Add the meat during step 3 of the recipe. Heat the oil and sear the meat until it’s brown, but not fully cooked—about 5–6 minutes. Remove the meat, and then cook the vegetables. Add the meat back into the wok at the same time as you add the pasta.
One of the things that makes this recipe special is the gremolata. Gremolata (GREM’uh-la-ta), is an Italian condiment that you can also use as a sauce. It’s another variation of the green herb sauces that appear in cultures throughout the world. It’s similar to another Italian classic, pesto, as well as pistou in French cooking, or chimichurri in Argentinean cuisine. Usually gremolata is made with lemon zest, garlic, parsley, and anchovy. The variation we use in this recipe doesn’t call for anchovy and adds a subtle peppery note with arugula.

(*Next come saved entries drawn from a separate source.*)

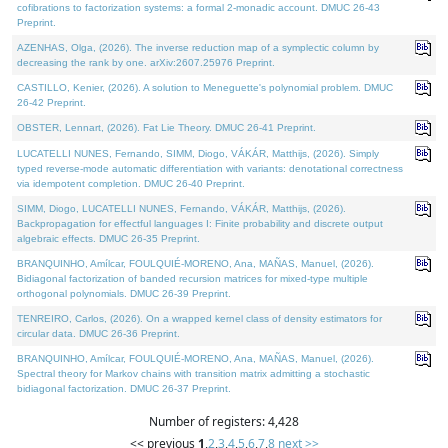
cofibrations to factorization systems: a formal 2-monadic account. DMUC 26-43
Preprint.
AZENHAS, Olga, (2026). The inverse reduction map of a symplectic column by
decreasing the rank by one. arXiv:2607.25976 Preprint.
CASTILLO, Kenier, (2026). A solution to Meneguette's polynomial problem. DMUC
26-42 Preprint.
OBSTER, Lennart, (2026). Fat Lie Theory. DMUC 26-41 Preprint.
LUCATELLI NUNES, Fernando, SIMM, Diogo, VÁKÁR, Matthijs, (2026). Simply
typed reverse-mode automatic differentiation with variants: denotational correctness
via idempotent completion. DMUC 26-40 Preprint.
SIMM, Diogo, LUCATELLI NUNES, Fernando, VÁKÁR, Matthijs, (2026).
Backpropagation for effectful languages I: Finite probability and discrete output
algebraic effects. DMUC 26-35 Preprint.
BRANQUINHO, Amílcar, FOULQUIÉ-MORENO, Ana, MAÑAS, Manuel, (2026).
Bidiagonal factorization of banded recursion matrices for mixed-type multiple
orthogonal polynomials. DMUC 26-39 Preprint.
TENREIRO, Carlos, (2026). On a wrapped kernel class of density estimators for
circular data. DMUC 26-36 Preprint.
BRANQUINHO, Amílcar, FOULQUIÉ-MORENO, Ana, MAÑAS, Manuel, (2026).
Spectral theory for Markov chains with transition matrix admitting a stochastic
bidiagonal factorization. DMUC 26-37 Preprint.
Number of registers: 4,428
<< previous
1
,
2
,
3
,
4
,
5
,
6
,
7
,
8
next >>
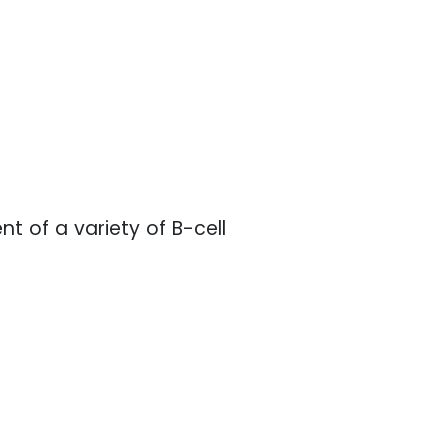
nt of a variety of B-cell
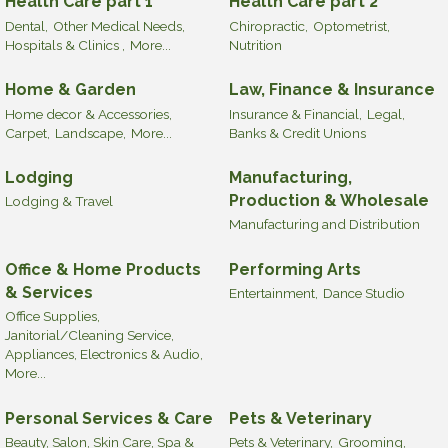
Health Care part 1
Health Care part 2
Dental,
Other Medical Needs,
Chiropractic,
Optometrist,
Hospitals & Clinics ,
More...
Nutrition
Home & Garden
Law, Finance & Insurance
Home decor & Accessories,
Insurance & Financial,
Legal,
Carpet,
Landscape,
More...
Banks & Credit Unions
Lodging
Manufacturing,
Production & Wholesale
Lodging & Travel
Manufacturing and Distribution
Office & Home Products
Performing Arts
& Services
Entertainment,
Dance Studio
Office Supplies,
Janitorial/Cleaning Service,
Appliances, Electronics & Audio,
More...
Personal Services & Care
Pets & Veterinary
Beauty, Salon, Skin Care, Spa &
Pets & Veterinary,
Grooming,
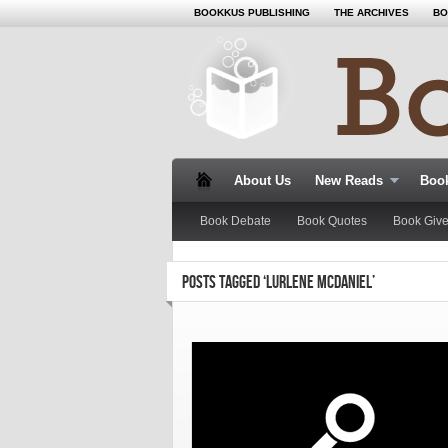
BOOKKUS PUBLISHING
THE ARCHIVES
BO
About Us
New Reads
Book
Book Debate
Book Quotes
Book Giv
POSTS TAGGED ‘LURLENE MCDANIEL’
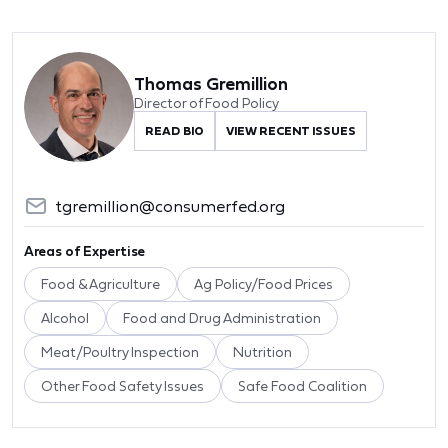
Thomas Gremillion
Director of Food Policy
READ BIO
VIEW RECENT ISSUES
tgremillion@consumerfed.org
Areas of Expertise
Food & Agriculture
Ag Policy/Food Prices
Alcohol
Food and Drug Administration
Meat/Poultry Inspection
Nutrition
Other Food Safety Issues
Safe Food Coalition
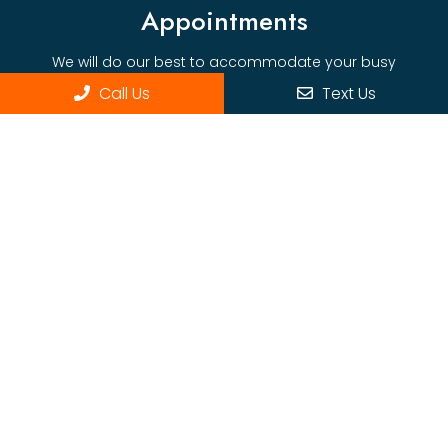
Appointments
We will do our best to accommodate your busy
schedule.
Call Us
Text Us
BOOK ONLINE
Office Hours
Monday: Wed 7:30pm-5:00pm
Thursday: 7:30pm-2:00pm
Contact Us
1315 East Blvd, Ste 260
Charlotte, NC 28226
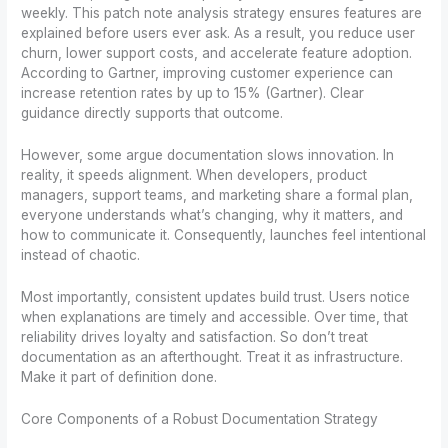
weekly. This patch note analysis strategy ensures features are
explained before users ever ask. As a result, you reduce user
churn, lower support costs, and accelerate feature adoption.
According to Gartner, improving customer experience can
increase retention rates by up to 15% (Gartner). Clear
guidance directly supports that outcome.
However, some argue documentation slows innovation. In
reality, it speeds alignment. When developers, product
managers, support teams, and marketing share a formal plan,
everyone understands what’s changing, why it matters, and
how to communicate it. Consequently, launches feel intentional
instead of chaotic.
Most importantly, consistent updates build trust. Users notice
when explanations are timely and accessible. Over time, that
reliability drives loyalty and satisfaction. So don’t treat
documentation as an afterthought. Treat it as infrastructure.
Make it part of definition done.
Core Components of a Robust Documentation Strategy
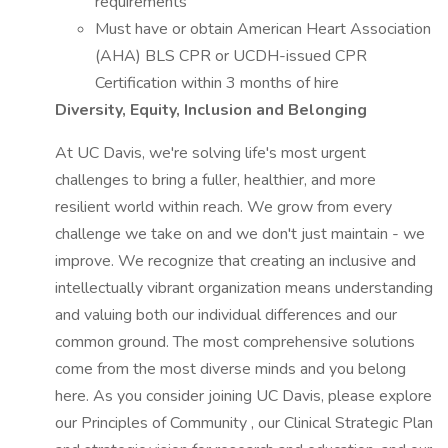
requirements
Must have or obtain American Heart Association
(AHA) BLS CPR or UCDH-issued CPR
Certification within 3 months of hire
Diversity, Equity, Inclusion and Belonging
At UC Davis, we're solving life's most urgent
challenges to bring a fuller, healthier, and more
resilient world within reach. We grow from every
challenge we take on and we don't just maintain - we
improve. We recognize that creating an inclusive and
intellectually vibrant organization means understanding
and valuing both our individual differences and our
common ground. The most comprehensive solutions
come from the most diverse minds and you belong
here. As you consider joining UC Davis, please explore
our Principles of Community , our Clinical Strategic Plan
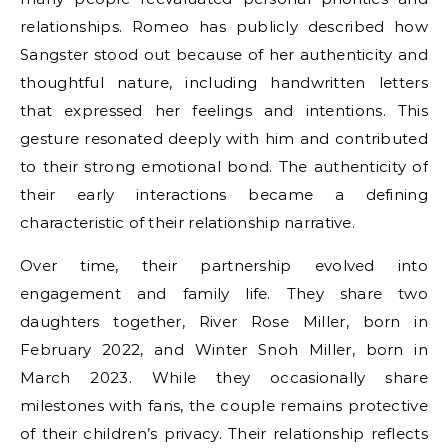
relationships. Romeo has publicly described how
Sangster stood out because of her authenticity and
thoughtful nature, including handwritten letters
that expressed her feelings and intentions. This
gesture resonated deeply with him and contributed
to their strong emotional bond. The authenticity of
their early interactions became a defining
characteristic of their relationship narrative.
Over time, their partnership evolved into
engagement and family life. They share two
daughters together, River Rose Miller, born in
February 2022, and Winter Snoh Miller, born in
March 2023. While they occasionally share
milestones with fans, the couple remains protective
of their children’s privacy. Their relationship reflects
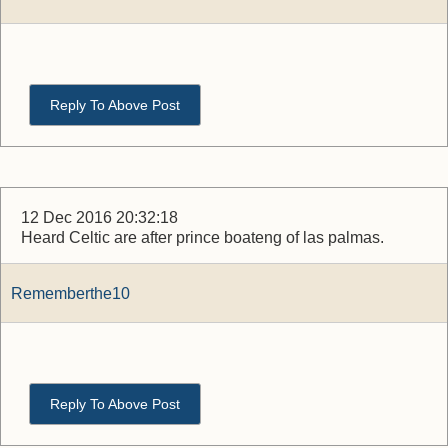
Reply To Above Post
12 Dec 2016 20:32:18
Heard Celtic are after prince boateng of las palmas.
Rememberthe10
Reply To Above Post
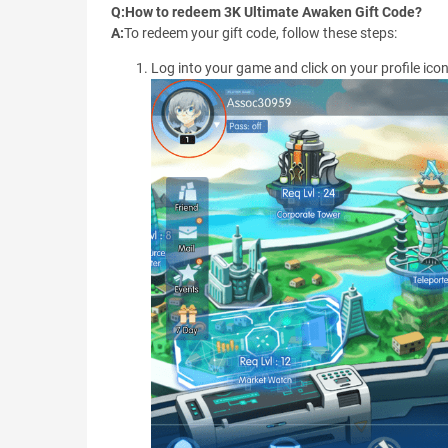
Q:How to redeem 3K Ultimate Awaken Gift Code?
A:
To redeem your gift code, follow these steps:
Log into your game and click on your profile icon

Gremolata tastes great served with any red or braised meat. It balances and adds brightness and freshness to fattier, richer dishes. It’s a traditional accompaniment for osso bucco which is made with braised veal shanks, and you’ll find it’s fantastic paired with grilled meat in the summer.
Our Chimichurri Noodles With Grilled Flank Steak is another recipe you might enjoy if you like pesto and gremolata.
You can easily come up with your own gremolata variations. Swap out the parsley and arugula with different herb combinations. Chives, oregano, a little thyme, or rosemary would all be great herbs to include. It’s a way to use fresh herbs that livens up your meals and helps prevent food waste. How often have you bought a huge herb pack for a recipe that calls for two or three sprigs? Turn the unused herbs into a fresh, vibrant sauce instead of throwing them away or letting them dissolve in the back of your fridge
During the summer, we grow a small kitchen garden outside the Test Kitchen. We pinch the herbs to prevent them from going to seed and to encourage them to grow into full, beautiful plants. If you do the same, making a gremolata is a good way to use those herb cuttings. Make your own blend—there’s no wrong way to do it. Keep the garlic, lemon, and herb proportions roughly the same as are in our gremolata recipe and then improvise and tweak to suit your taste.